В конце мая Л. Н-ч едет в Никольское, свое второе имение (бывшее имение брата Николая), и делает распоряжение о ремонте, чтобы можно было переехать туда с семьей. Они действительно переезжают туда в июне.
В Никольском Л. Н-ч продолжает писать "Войну и мир". Они жили тихо. Посетителей было очень мало, лишь соседями за 15 верст были Дьяковы, и они довольно часто виделись с ними.
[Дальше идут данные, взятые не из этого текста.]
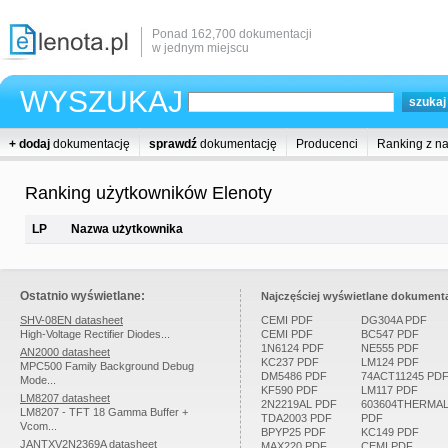
Ponad 162,700 dokumentacji
w jednym miejscu
WYSZUKAJ
+ dodaj
dokumentację
sprawdź
dokumentację
Producenci
Ranking z n
Ranking użytkowników Elenoty
LP
Nazwa użytkownika
Ostatnio wyświetlane:
Najczęściej wyświetlane dokumenta
SHV-08EN datasheet
CEMI PDF
DG304A PDF
High-Voltage Rectifier Diodes...
CEMI PDF
BC547 PDF
1N6124 PDF
NE555 PDF
AN2000 datasheet
KC237 PDF
LM124 PDF
MPC500 Family Background Debug
DM5486 PDF
74ACT11245 PD
Mode...
KF590 PDF
LM117 PDF
LM8207 datasheet
2N2219AL PDF
603604THERMA
LM8207 - TFT 18 Gamma Buffer +
TDA2003 PDF
PDF
Vcom...
BPYP25 PDF
KC149 PDF
JANTXV2N2369A datasheet
MAX220 PDF
CEMI PDF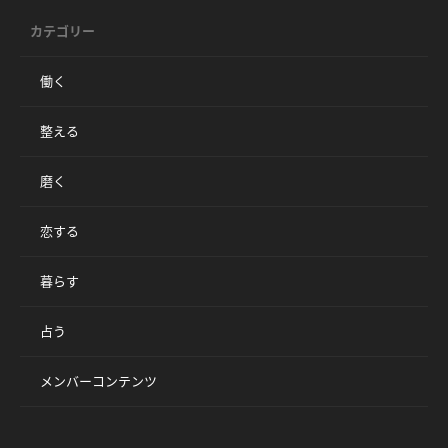
カテゴリー
働く
整える
磨く
恋する
暮らす
占う
メンバーコンテンツ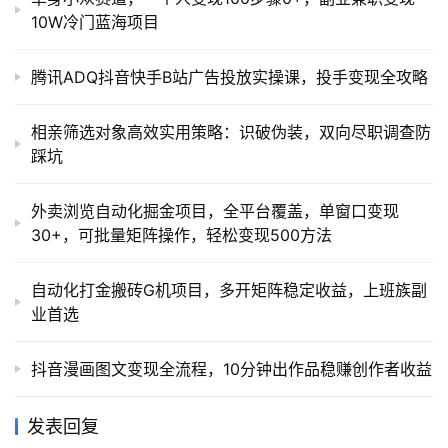
10W冷门蓝海项目
腾讯ADQ抖音快手B站广告投放实操课，投手变现全攻略
相亲筛选对象高效实用策略：识破伪装，双向尽职调查防
踩坑
外卖浏览自动化掘金项目，全平台覆盖，单窗口变现
30+，可批量矩阵操作，轻松变现500方法
自动化打金搬砖G机项目，多开矩阵稳定收益，上班族副
业首选
抖音漫画图文变现全流程，10分钟出作品稳赚创作者收益
发表回复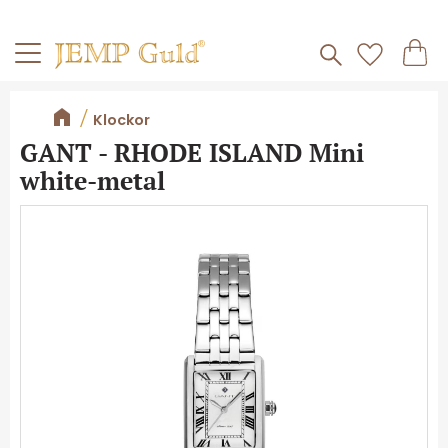
Frakt 59kr
Kundv
Meny
Favorite
Klockor
GANT - RHODE ISLAND Mini
white-metal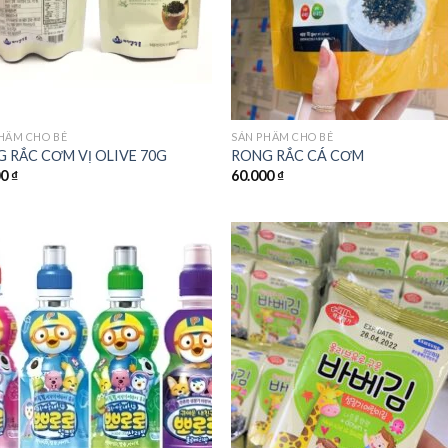
HẨM CHO BÉ
SẢN PHẨM CHO BÉ
 RẮC CƠM VỊ OLIVE 70G
RONG RẮC CÁ CƠM
00
₫
60.000
₫
Add to
Add
wishlist
wishl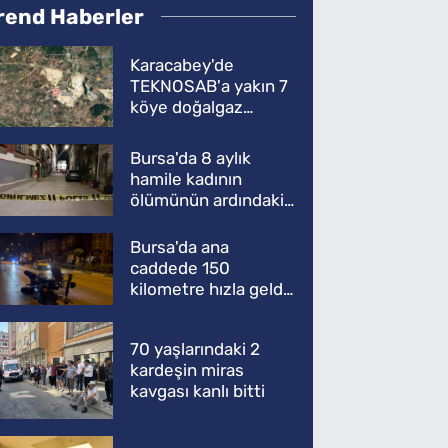
rend Haberler
Karacabey'de
TEKNOSAB'a yakın 7
köye doğalgaz
müjdesi
Bursa'da 8 aylık
hamile kadının
ölümünün ardındaki
şok gerçek
Bursa'da ana
caddede 150
kilometre hızla geldi,
ATV'yi biçti: 1 ölü
70 yaşlarındaki 2
kardeşin miras
kavgası kanlı bitti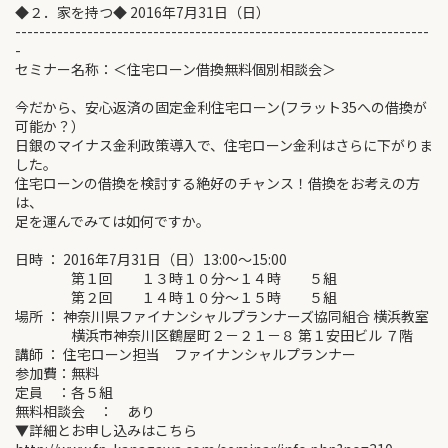
◆２．家を持つ◆ 2016年7月31日（日）
---------------------------------------------------------------------
-
セミナー名称：＜住宅ローン借換無料個別相談会＞
今だから、安心返済の固定金利住宅ローン(フラット35への借換が
可能か？）
日銀のマイナス金利政策導入で、住宅ローン金利はさらに下がりま
した。
住宅ローンの借換を検討する絶好のチャンス！借換をお考えの方
は、
足を運んでみては如何ですか。
日時 ： 2016年7月31日（日）13:00～15:00
第１回 １３時１０分～１４時 ５組
第２回 １４時１０分～１５時 ５組
場所 ： 神奈川県ファイナンシャルプランナーズ協同組合 横浜教室
横浜市神奈川区鶴屋町２－２１－８ 第１安田ビル ７階
講師 ： 住宅ローン担当 ファイナンシャルプランナー
参加費：無料
定員 ：各５組
無料相談会 ： あり
▼詳細とお申し込みはこちら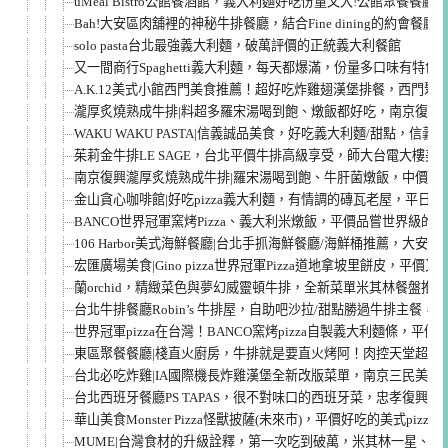
uMeal Bistro公館餐酒館，義大利麵好吃份量又大!公館聚餐餐廳
Bah!大安區肉舖裡的神秘牛排餐廳，結合Fine dining的約會餐廳(
solo pasta台北最強義大利麵，破萬評價的正統義大利餐館
又一間商行Spaghetti義大利麵，每天都爆滿，份量多口味有特
A.K.12美式小館西門美食推薦！超好吃炸雞翅漢堡排餐，西門聚
瀧厚炙燒熟成牛排|料超多羅宋湯喝到飽、燉飯都好吃，南京復興
WAKU WAKU PASTA|信義誠品美食，好吃義大利麵/甜點，信
茱莉金牛排LE SAGE，台北平價牛排高級享受，師大台電大樓美
南京復興瀧厚炙燒熟成牛排|羅宋湯喝到飽、牛肝菌燉飯，中價位
金山貪心咖啡館|好吃pizza義大利麵，有情調的磚瓦老屋，平日
BANCO世界冠軍窯烤Pizza、義大利米燉飯，平價品嘗世界級
106 Harbor美式海鮮餐廳|台北手抓海鮮餐廳/海鮮桶推薦，大
宏匯廣場美食|Gino pizza世界冠軍Pizza道地拿坡里餅皮，平價又
蘭orchid，精緻菜色與夢幻威靈頓牛排，全新菜單米其林餐盤推
台北牛排餐廳Robin’s 牛排屋，自助吧沙拉/甜點勝過牛排主餐
世界冠軍pizza在台灣！BANCO窯烤pizza自製義大利麵條，平價正
東區聚餐餐廳|棧直火廚房，牛排就是要直火烤阿！肉控天堂超狂
台北必吃炸雞|IA國際機長炸雞漢堡全新改版菜單，南京三民美食
台北西班牙餐廳PS TAPAS，很不對味口的西班牙菜，忠孝復興餐
華山美食Monster Pizza怪獸披薩(未來市)，平價好吃的美式pi
MUME|台灣食材的升級詮釋，第一次吃到破萬，米其林一星、亞洲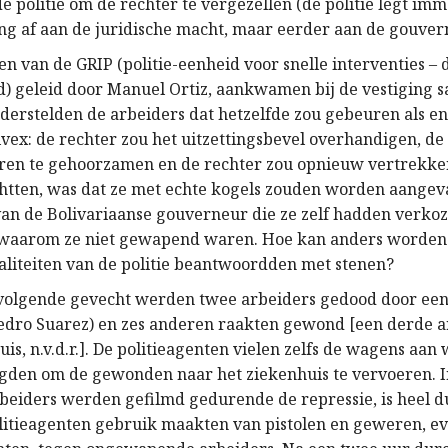
e politie om de rechter te vergezellen (de politie legt im
g af aan de juridische macht, maar eerder aan de gouver
n van de GRIP (politie-eenheid voor snelle interventies – 
) geleid door Manuel Ortiz, aankwamen bij de vestiging 
nderstelden de arbeiders dat hetzelfde zou gebeuren als 
ivex: de rechter zou het uitzettingsbevel overhandigen, de
en te gehoorzamen en de rechter zou opnieuw vertrekken
htten, was dat ze met echte kogels zouden worden aangev
van de Bolivariaanse gouverneur die ze zelf hadden verkoz
 waarom ze niet gewapend waren. Hoe kan anders worden
taliteiten van de politie beantwoordden met stenen?
volgende gevecht werden twee arbeiders gedood door een 
dro Suarez) en zes anderen raakten gewond [een derde ar
uis, n.v.d.r.]. De politieagenten vielen zelfs de wagens aa
gden om de gewonden naar het ziekenhuis te vervoeren. 
rbeiders werden gefilmd gedurende de repressie, is heel du
olitieagenten gebruik maakten van pistolen en geweren, e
В Никольском же навестили Толстых супруги Феты. С присущим ему юмором Фет рассказывает об этом посещении:
"Невзирая на некоторую тесноту помещения, мы были приняты семейством графа с давно испытанною нами любезностью и радушием. С приезжими хозяевами был двухлетний сынок, требовавший постоянного надзора, и девочка у груди. Кроме того, у них гостила прелестная сестра хозяйки. К приятным воспоминаниям этого посещения у меня присоединяется и неприятное. Я вообще терпеть не могу кислого вкуса или запаха, а тут, как нарочно, Л. Н. задавался мыслью о целебности кумыса, и в просторных сенях за дверью стояла большая кадка с этим продуктом, покрытая рядиной, и распространяла самый едкий кислый запах. Как бы не довольствуясь самобытной кислотой кумыса, Лев Николаевич восторженно объяснял простоту его приготовления, при котором в прокислое кобылье молоко следует только подливать свежего, и неистощимый целебный источник готов.
При этом граф брал в руки торчащее из кадки весло и собственноручно мешал содержимое, прибавляя: "Попробуйте, как это хорошо!" Конечно, распространявшийся нестерпимый запах говорил гораздо сильнее приглашения.
Когда вечером детей уложили, я по намекам дам упросил графа прочесть что-либо из "Войны и мира". Через две минуты мы были унесены в волшебный мир поэзии и поздно разошлись, унося в душе чудные образы романа.
На другой день мы заранее просили графиню поторопить с обедом, чтобы не запоздать в дорогу.
- Ах, как это будет хорошо! - сказал граф. - Мы все вас проводим в большой линейке. Обвезем вас вокруг фатального леса и возвратимся домой с уверенностью вашего благополучного прибытия в Новоселки.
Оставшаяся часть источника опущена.